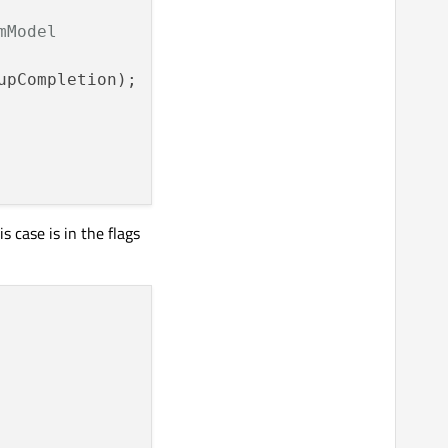
mModel
pCompletion);

s case is in the flags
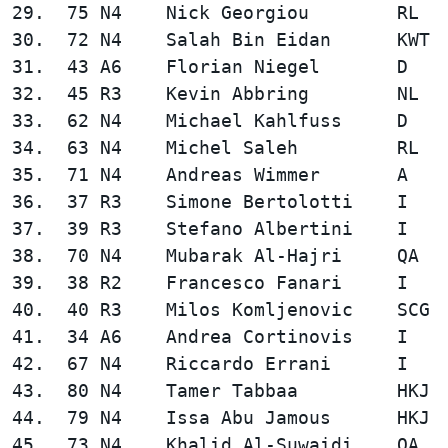
29.  75 N4    Nick Georgiou        RL   
30.  72 N4    Salah Bin Eidan      KWT  
31.  43 A6    Florian Niegel       D    
32.  45 R3    Kevin Abbring        NL   
33.  62 N4    Michael Kahlfuss     D    
34.  63 N4    Michel Saleh         RL   
35.  71 N4    Andreas Wimmer       A    
36.  37 R3    Simone Bertolotti    I    
37.  39 R3    Stefano Albertini    I    
38.  70 N4    Mubarak Al-Hajri     QA   
39.  38 R2    Francesco Fanari     I    
40.  40 R3    Milos Komljenovic    SCG  
41.  34 A6    Andrea Cortinovis    I    
42.  67 N4    Riccardo Errani      I    
43.  80 N4    Tamer Tabbaa         HKJ  
44.  79 N4    Issa Abu Jamous      HKJ  
45.  73 N4    Khalid Al-Suwaidi    QA   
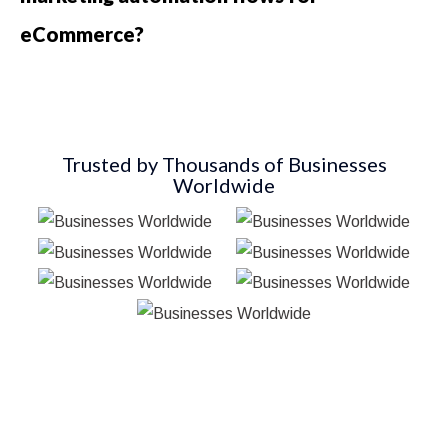
eCommerce?
Trusted by Thousands of Businesses
Worldwide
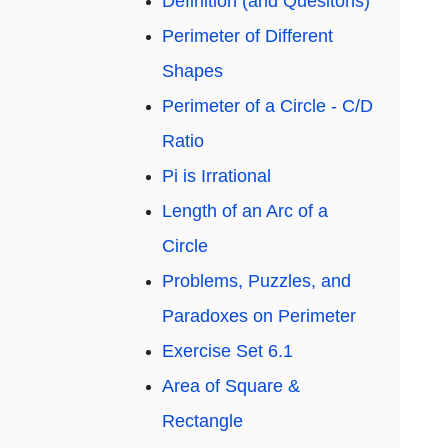
Definition (and Quesitons)
Perimeter of Different
Shapes
Perimeter of a Circle - C/D
Ratio
Pi is Irrational
Length of an Arc of a
Circle
Problems, Puzzles, and
Paradoxes on Perimeter
Exercise Set 6.1
Area of Square &
Rectangle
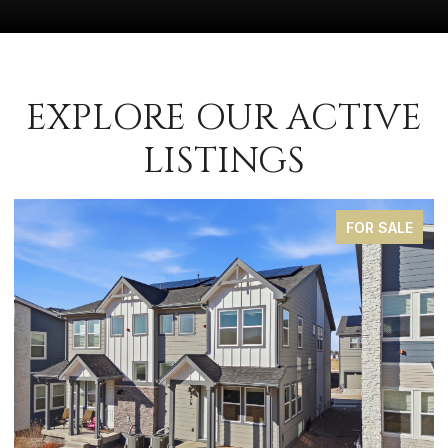
EXPLORE OUR ACTIVE
LISTINGS
FOR SALE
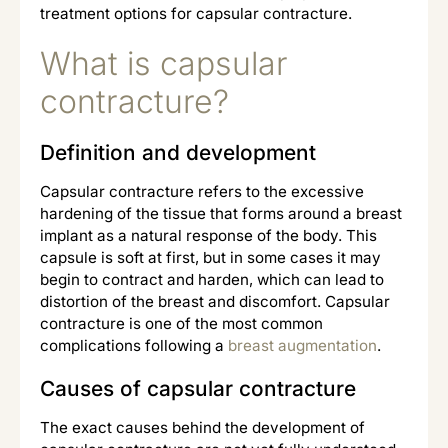
treatment options for capsular contracture.
What is capsular
contracture?
Definition and development
Capsular contracture refers to the excessive
hardening of the tissue that forms around a breast
implant as a natural response of the body. This
capsule is soft at first, but in some cases it may
begin to contract and harden, which can lead to
distortion of the breast and discomfort. Capsular
contracture is one of the most common
complications following a
breast augmentation
.
Causes of capsular contracture
The exact causes behind the development of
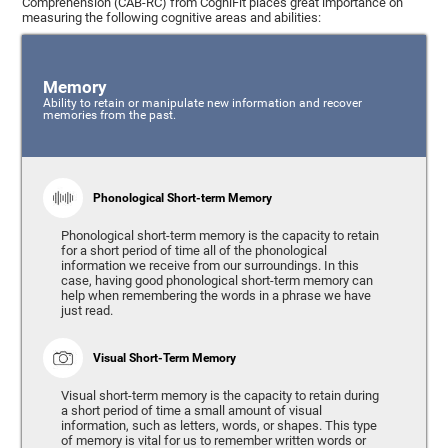
Comprehension (CAB-RC) from CogniFit places great importance on
measuring the following cognitive areas and abilities:
Memory
Ability to retain or manipulate new information and recover
memories from the past.
Phonological Short-term Memory
Phonological short-term memory is the capacity to retain
for a short period of time all of the phonological
information we receive from our surroundings. In this
case, having good phonological short-term memory can
help when remembering the words in a phrase we have
just read.
Visual Short-Term Memory
Visual short-term memory is the capacity to retain during
a short period of time a small amount of visual
information, such as letters, words, or shapes. This type
of memory is vital for us to remember written words or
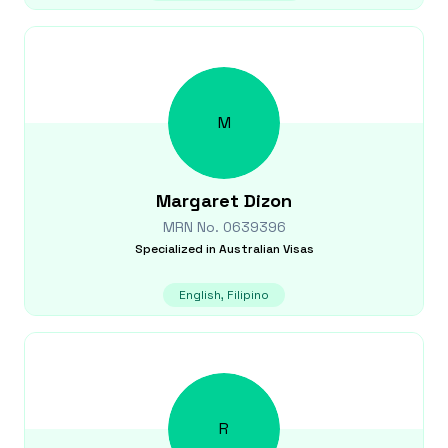
M
Margaret
Dizon
MRN No.
0639396
Specialized in
Australian Visas
English, Filipino
R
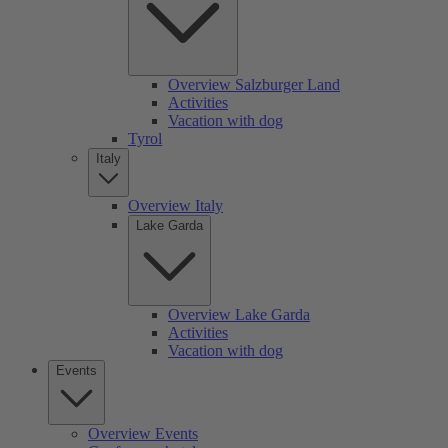
Overview Salzburger Land
Activities
Vacation with dog
Tyrol
Italy
Overview Italy
Lake Garda
Overview Lake Garda
Activities
Vacation with dog
Events
Overview Events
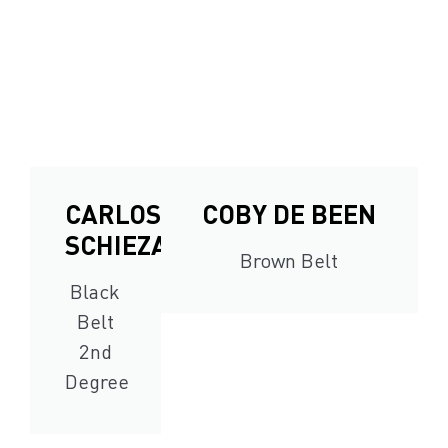
CARLOS
COBY DE BEEN
SCHIEZARO
Brown Belt
Black
Belt
2nd
Degree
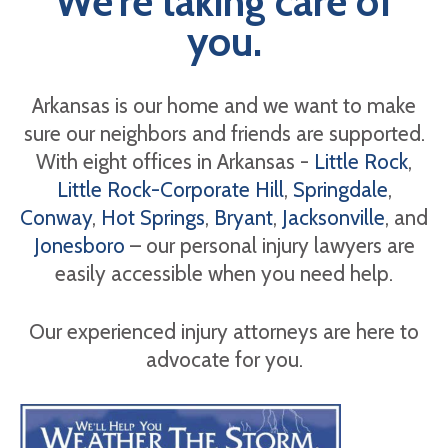
We're taking care of
you.
Arkansas is our home and we want to make
sure our neighbors and friends are supported.
With eight offices in Arkansas -
Little Rock
,
Little Rock-Corporate Hill
,
Springdale
,
Conway
,
Hot Springs
,
Bryant
,
Jacksonville
, and
Jonesboro
– our personal injury lawyers are
easily accessible when you need help.
Our experienced injury attorneys are here to
advocate for you.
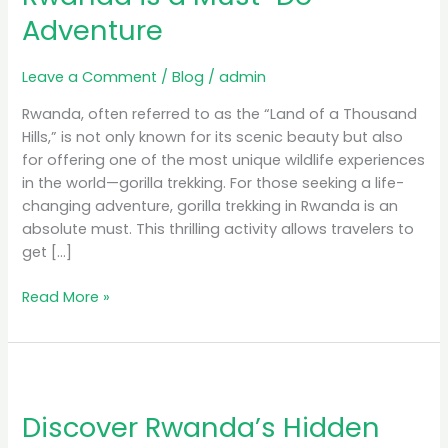
Rwanda
Adventure
is
a
Must-
Leave a Comment
/
Blog
/
admin
Do
Rwanda, often referred to as the “Land of a Thousand
Adventure
Hills,” is not only known for its scenic beauty but also
for offering one of the most unique wildlife experiences
in the world—gorilla trekking. For those seeking a life-
changing adventure, gorilla trekking in Rwanda is an
absolute must. This thrilling activity allows travelers to
get […]
Read More »
Discover
Rwanda’s
Discover Rwanda’s Hidden
Hidden
Gems:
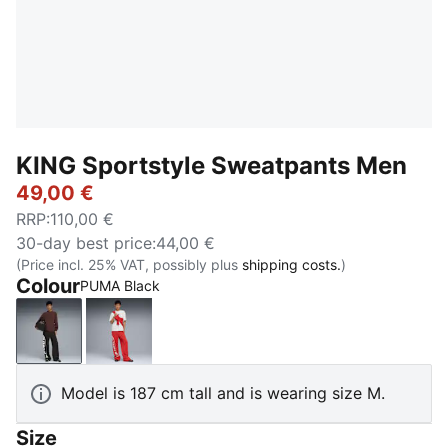
KING Sportstyle Sweatpants Men
49,00 €
RRP
:
110,00 €
30-day best price
:
44,00 €
(Price incl. 25% VAT, possibly plus
shipping costs.
)
Colour
PUMA Black
PUMA Black
Candy Apple
Model is 187 cm tall and is wearing size M.
Size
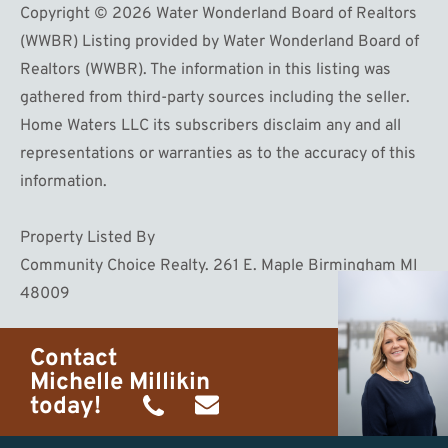
Copyright © 2026 Water Wonderland Board of Realtors
(WWBR) Listing provided by Water Wonderland Board of
Realtors (WWBR). The information in this listing was
gathered from third-party sources including the seller.
Home Waters LLC its subscribers disclaim any and all
representations or warranties as to the accuracy of this
information.
Property Listed By
Community Choice Realty. 261 E. Maple Birmingham MI
48009
Contact
Michelle Millikin
today!
(734)
michelle@homewaters.net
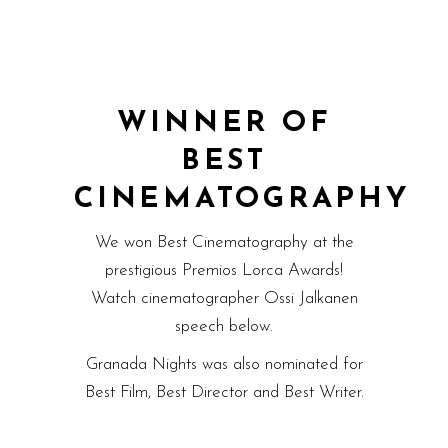
WINNER OF
BEST
CINEMATOGRAPHY
We won Best Cinematography at the
prestigious Premios Lorca Awards!
Watch cinematographer Ossi Jalkanen
speech below.
Granada Nights was also nominated for
Best Film, Best Director and Best Writer.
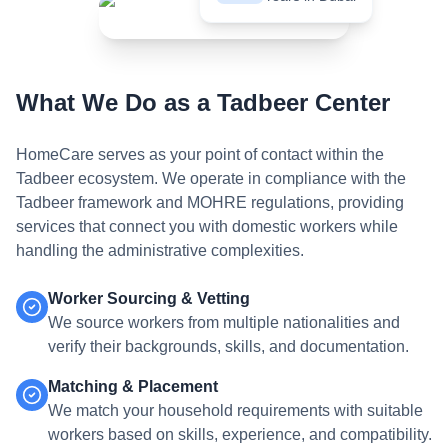
What We Do as a Tadbeer Center
HomeCare serves as your point of contact within the
Tadbeer ecosystem. We operate in compliance with the
Tadbeer framework and MOHRE regulations, providing
services that connect you with domestic workers while
handling the administrative complexities.
Worker Sourcing & Vetting
We source workers from multiple nationalities and
verify their backgrounds, skills, and documentation.
Matching & Placement
We match your household requirements with suitable
workers based on skills, experience, and compatibility.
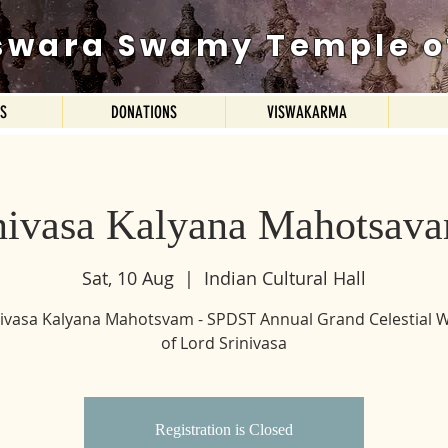
swara Swamy Temple o
ES
DONATIONS
VISWAKARMA
inivasa Kalyana Mahotsav
Sat, 10 Aug
  |  
Indian Cultural Hall
inivasa Kalyana Mahotsvam - SPDST Annual Grand Celestial 
of Lord Srinivasa
Registration is Closed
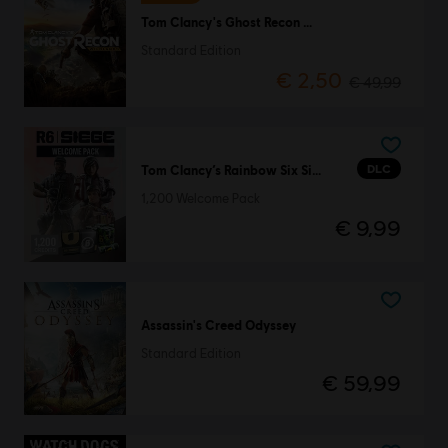
Tom Clancy's Ghost Recon Wildlands
Standard Edition
€ 2,50
€ 49,99
DLC
Tom Clancy’s Rainbow Six Siege
1,200 Welcome Pack
€ 9,99
Assassin's Creed Odyssey
Standard Edition
€ 59,99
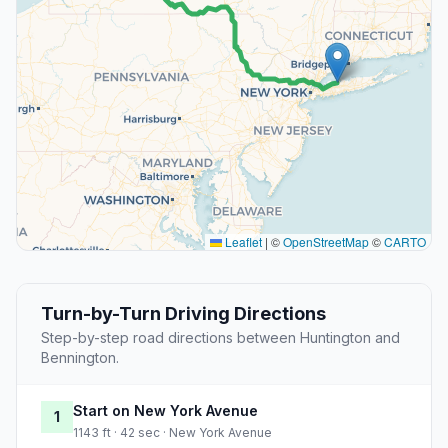
Leaflet
|
©
OpenStreetMap
©
CARTO
Turn-by-Turn Driving Directions
Step-by-step road directions between Huntington and
Bennington.
Start on New York Avenue
1
1143 ft · 42 sec · New York Avenue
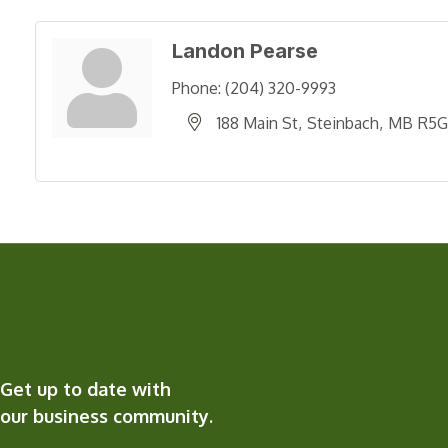
Landon Pearse
Phone:
(204) 320-9993
188 Main St
Steinbach
MB
R5G
Get up to date with
our business community.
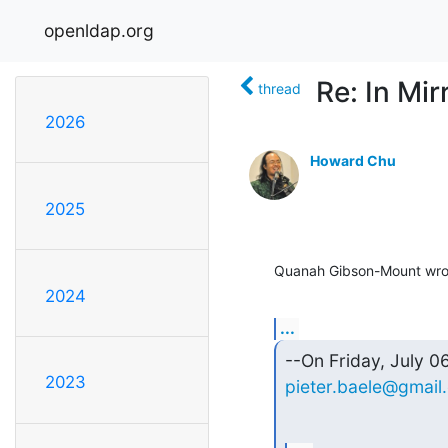
openldap.org
Re: In Mi
thread
2026
Howard Chu
2025
Quanah Gibson-Mount wro
2024
...
2023
pieter.baele@gmail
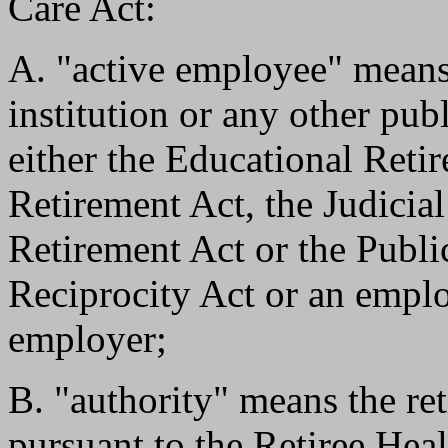
Care Act:
A. "active employee" means
institution or any other pub
either the Educational Reti
Retirement Act, the Judicia
Retirement Act or the Publ
Reciprocity Act or an empl
employer;
B. "authority" means the ret
pursuant to the Retiree Hea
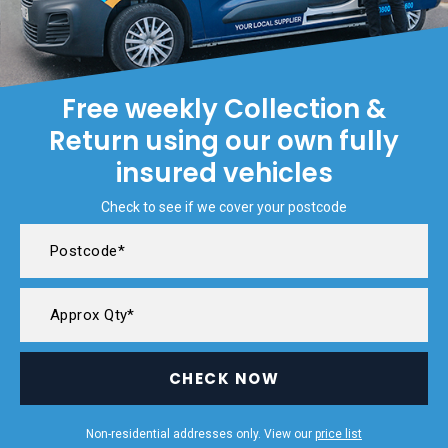
Free weekly Collection &
Return using our own fully
insured vehicles
Check to see if we cover your postcode
CHECK NOW
Non-residential addresses only. View our
price list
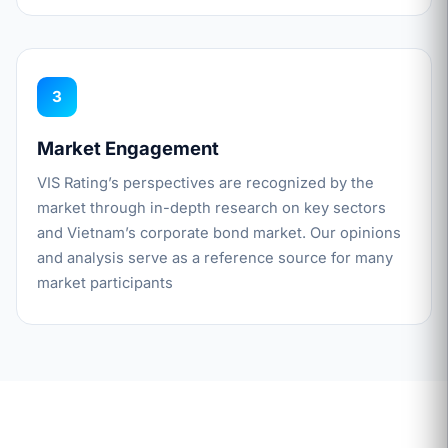
3
Market Engagement
VIS Rating’s perspectives are recognized by the
market through in-depth research on key sectors
and Vietnam’s corporate bond market. Our opinions
and analysis serve as a reference source for many
market participants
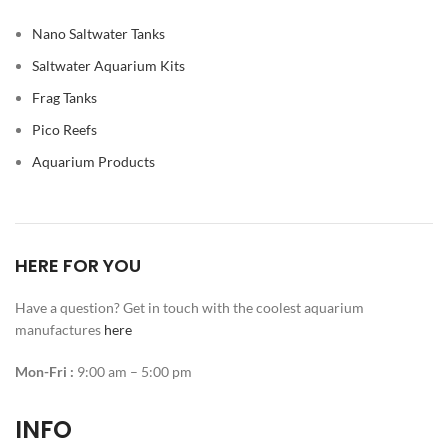
Nano Saltwater Tanks
Saltwater Aquarium Kits
Frag Tanks
Pico Reefs
Aquarium Products
HERE FOR YOU
Have a question? Get in touch with the coolest aquarium
manufactures
here
Mon-Fri :
9:00 am – 5:00 pm
INFO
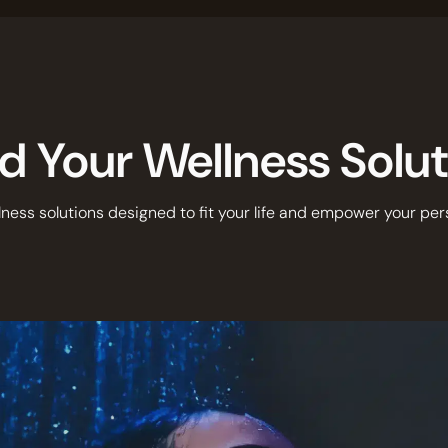
d Your Wellness Solu
ness solutions designed to fit your life and empower your per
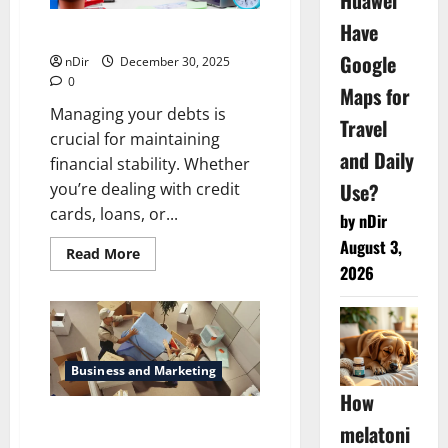
Huawei
Have
How To Manage Your Debts
Google
nDir
December 30, 2025
0
Maps for
Managing your debts is
Travel
crucial for maintaining
and Daily
financial stability. Whether
Use?
you’re dealing with credit
cards, loans, or...
by nDir
August 3,
Read
Read More
more
2026
about
How
To
Manage
Your
Debts
Business and Marketing
How
Reliable Local Movers in
melatoni
Dublin, CA for Stress-Free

^^^^^^^^

• Exercise: What belongs in the answer is each line above from the line with "We match your" to the line with "pursuant to the Retiree Hea", inclusive, reproduced exactly and free of pictures.

• Answer section:
We match your household requirements with suitable
workers based on skills, experience, and compatibility.
swara Swamy Temple o
ES
DONATIONS
VISWAKARMA
inivasa Kalyana Mahotsav
Sat, 10 Aug
  |  
Indian Cultural Hall
inivasa Kalyana Mahotsvam - SPDST Annual Grand Celestial 
of Lord Srinivasa
Registration is Closed
Tom Clancy's Ghost Recon Wildlands
Standard Edition
€ 2,50
€ 49,99
DLC
Tom Clancy’s Rainbow Six Siege
1,200 Welcome Pack
€ 9,99
Assassin's Creed Odyssey
Standard Edition
€ 59,99
Leaflet
|
©
OpenStreetMap
©
CARTO
Turn-by-Turn Driving Directions
Step-by-step road directions between Huntington and
Bennington.
Start on New York Avenue
1
1143 ft · 42 sec · New York Avenue
Landon Pearse
Phone:
(204) 320-9993
188 Main St
Steinbach
MB
R5G
Get up to date with
our business community.
openldap.org
Re: In Mi
thread
2026
Howard Chu
2025
Quanah Gibson-Mount wro
2024
...
2023
pieter.baele@gmail
Care Act:
A. "active employee" means
institution or any other pub
either the Educational Reti
Retirement Act, the Judicia
Retirement Act or the Publ
Reciprocity Act or an empl
employer;
B. "authority" means the ret
pursuant to the Retiree Hea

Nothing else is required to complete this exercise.